**Work request**
Restate the records in full and exactly, with no images included.

[Extracted page text data]
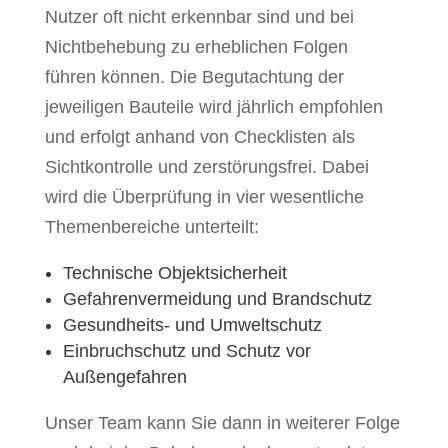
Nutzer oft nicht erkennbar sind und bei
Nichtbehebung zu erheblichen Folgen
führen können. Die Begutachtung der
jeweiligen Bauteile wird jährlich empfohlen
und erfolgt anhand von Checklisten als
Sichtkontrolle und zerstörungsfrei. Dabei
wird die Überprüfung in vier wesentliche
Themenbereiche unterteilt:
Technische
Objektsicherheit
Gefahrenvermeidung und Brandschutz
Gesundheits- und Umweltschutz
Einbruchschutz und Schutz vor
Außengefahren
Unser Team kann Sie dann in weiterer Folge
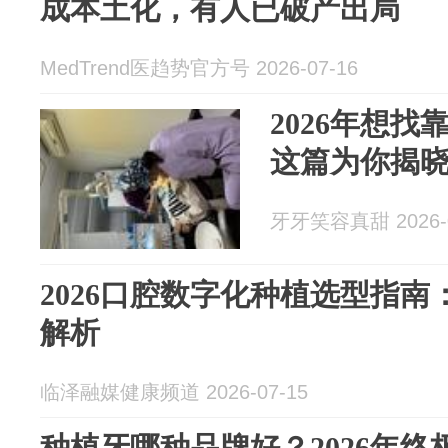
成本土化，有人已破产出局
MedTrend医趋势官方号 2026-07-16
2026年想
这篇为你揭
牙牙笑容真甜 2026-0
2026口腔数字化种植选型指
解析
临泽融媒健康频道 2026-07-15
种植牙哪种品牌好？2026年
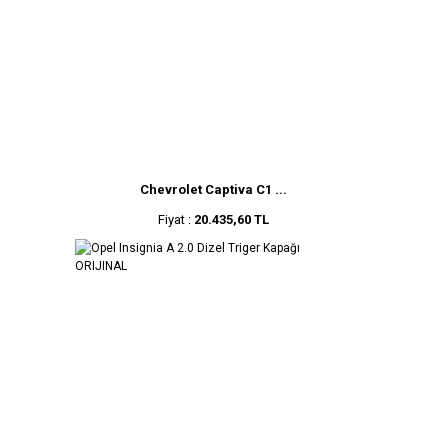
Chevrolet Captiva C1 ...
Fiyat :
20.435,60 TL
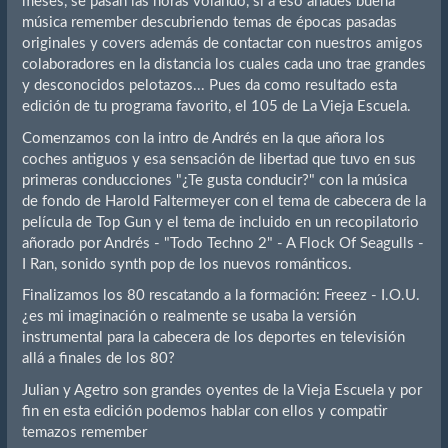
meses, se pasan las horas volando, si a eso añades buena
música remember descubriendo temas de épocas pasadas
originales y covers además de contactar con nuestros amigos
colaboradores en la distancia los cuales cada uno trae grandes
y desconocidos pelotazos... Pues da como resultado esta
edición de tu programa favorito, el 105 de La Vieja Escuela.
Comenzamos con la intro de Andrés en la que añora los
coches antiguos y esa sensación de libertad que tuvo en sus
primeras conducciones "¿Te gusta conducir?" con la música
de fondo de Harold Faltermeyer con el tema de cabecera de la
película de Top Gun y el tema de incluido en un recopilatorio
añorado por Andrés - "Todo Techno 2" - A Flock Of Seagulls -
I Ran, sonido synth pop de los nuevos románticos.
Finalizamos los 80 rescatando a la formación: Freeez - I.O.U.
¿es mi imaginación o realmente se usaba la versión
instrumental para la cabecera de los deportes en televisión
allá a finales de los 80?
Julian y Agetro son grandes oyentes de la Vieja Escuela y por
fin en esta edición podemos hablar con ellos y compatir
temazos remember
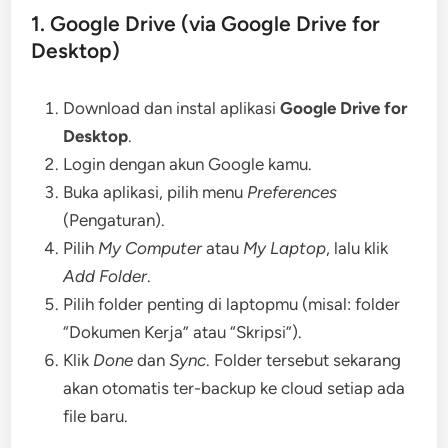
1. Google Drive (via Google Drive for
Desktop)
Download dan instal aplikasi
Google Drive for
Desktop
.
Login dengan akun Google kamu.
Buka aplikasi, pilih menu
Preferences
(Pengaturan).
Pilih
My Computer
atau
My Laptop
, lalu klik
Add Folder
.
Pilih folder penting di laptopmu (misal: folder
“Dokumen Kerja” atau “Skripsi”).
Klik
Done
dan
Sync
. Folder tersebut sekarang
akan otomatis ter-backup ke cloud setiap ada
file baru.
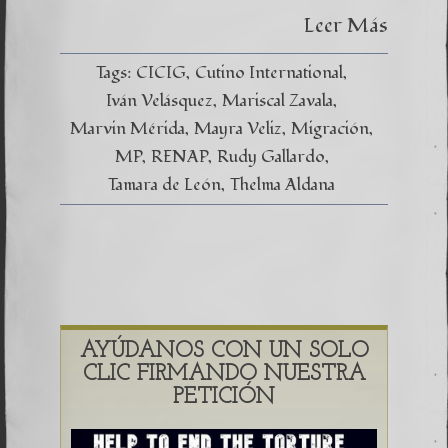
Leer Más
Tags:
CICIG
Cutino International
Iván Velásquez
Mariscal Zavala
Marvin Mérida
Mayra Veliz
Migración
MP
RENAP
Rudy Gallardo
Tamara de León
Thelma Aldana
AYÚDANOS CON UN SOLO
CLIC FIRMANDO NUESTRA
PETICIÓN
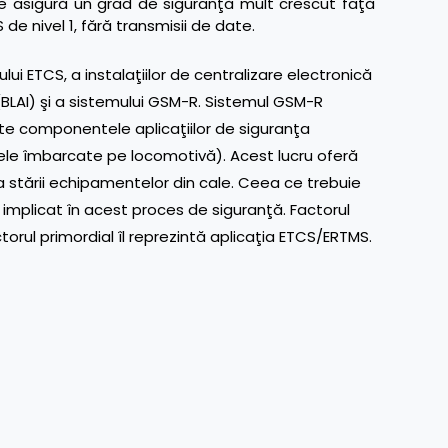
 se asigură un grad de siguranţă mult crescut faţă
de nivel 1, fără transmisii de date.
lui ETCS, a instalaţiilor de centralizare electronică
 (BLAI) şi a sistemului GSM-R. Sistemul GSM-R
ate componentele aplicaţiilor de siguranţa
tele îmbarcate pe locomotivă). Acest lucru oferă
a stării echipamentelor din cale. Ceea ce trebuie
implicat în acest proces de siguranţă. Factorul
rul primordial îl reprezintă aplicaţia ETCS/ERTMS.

**Response area**
Nutzer oft nicht erkennbar sind und bei
Nichtbehebung zu erheblichen Folgen
führen können. Die Begutachtung der
jeweiligen Bauteile wird jährlich empfohlen
und erfolgt anhand von Checklisten als
Sichtkontrolle und zerstörungsfrei. Dabei
wird die Überprüfung in vier wesentliche
Themenbereiche unterteilt:
Technische
Objektsicherheit
Gefahrenvermeidung und Brandschutz
Gesundheits- und Umweltschutz
Einbruchschutz und Schutz vor
Außengefahren
Unser Team kann Sie dann in weiterer Folge
成本土化，有人已破产出局
MedTrend医趋势官方号 2026-07-16
2026年想
这篇为你揭
牙牙笑容真甜 2026-0
2026口腔数字化种植选型指
解析
临泽融媒健康频道 2026-07-15
种植牙哪种品牌好？2026年
Chevrolet Captiva C1 ...
Fiyat :
20.435,60 TL
meses, se pasan las horas volando, si a eso añades buena
música remember descubriendo temas de épocas pasadas
originales y covers además de contactar con nuestros amigos
colaboradores en la distancia los cuales cada uno trae grandes
y desconocidos pelotazos... Pues da como resultado esta
edición de tu programa favorito, el 105 de La Vieja Escuela.
Comenzamos con la intro de Andrés en la que añora los
coches antiguos y esa sensación de libertad que tuvo en sus
primeras conducciones "¿Te gusta conducir?" con la música
de fondo de Harold Faltermeyer con el tema de cabecera de la
película de Top Gun y el tema de incluido en un recopilatorio
añorado por Andrés - "Todo Techno 2" - A Flock Of Seagulls -
I Ran, sonido synth pop de los nuevos románticos.
Finalizamos los 80 rescatando a la formación: Freeez - I.O.U.
¿es mi imaginación o realmente se usaba la versión
instrumental para la cabecera de los deportes en televisión
allá a finales de los 80?
Julian y Agetro son grandes oyentes de la Vieja Escuela y por
fin en esta edición podemos hablar con ellos y compatir
temazos remember
1. Google Drive (via Google Drive for
Desktop)
Download dan instal aplikasi
Google Drive for
Desktop
.
Login dengan akun Google kamu.
Buka aplikasi, pilih menu
Preferences
(Pengaturan).
Pilih
My Computer
atau
My Laptop
, lalu klik
Add Folder
.
Pilih folder penting di laptopmu (misal: folder
“Dokumen Kerja” atau “Skripsi”).
Klik
Done
dan
Sync
. Folder tersebut sekarang
akan otomatis ter-backup ke cloud setiap ada
file baru.
Leer Más
Tags:
CICIG
Cutino International
Iván Velásquez
Mariscal Zavala
Marvin Mérida
Mayra Veliz
Migración
MP
RENAP
Rudy Gallardo
Tamara de León
Thelma Aldana
AYÚDANOS CON UN SOLO
CLIC FIRMANDO NUESTRA
PETICIÓN
 se asigură un grad de siguranţă mult crescut faţă
de nivel 1, fără transmisii de date.
lui ETCS, a instalaţiilor de centralizare electronică
 (BLAI) şi a sistemului GSM-R. Sistemul GSM-R
ate componentele aplicaţiilor de siguranţa
tele îmbarcate pe locomotivă). Acest lucru oferă
a stării echipamentelor din cale. Ceea ce trebuie
implicat în acest proces de siguranţă. Factorul
rul primordial îl reprezintă aplicaţia ETCS/ERTMS.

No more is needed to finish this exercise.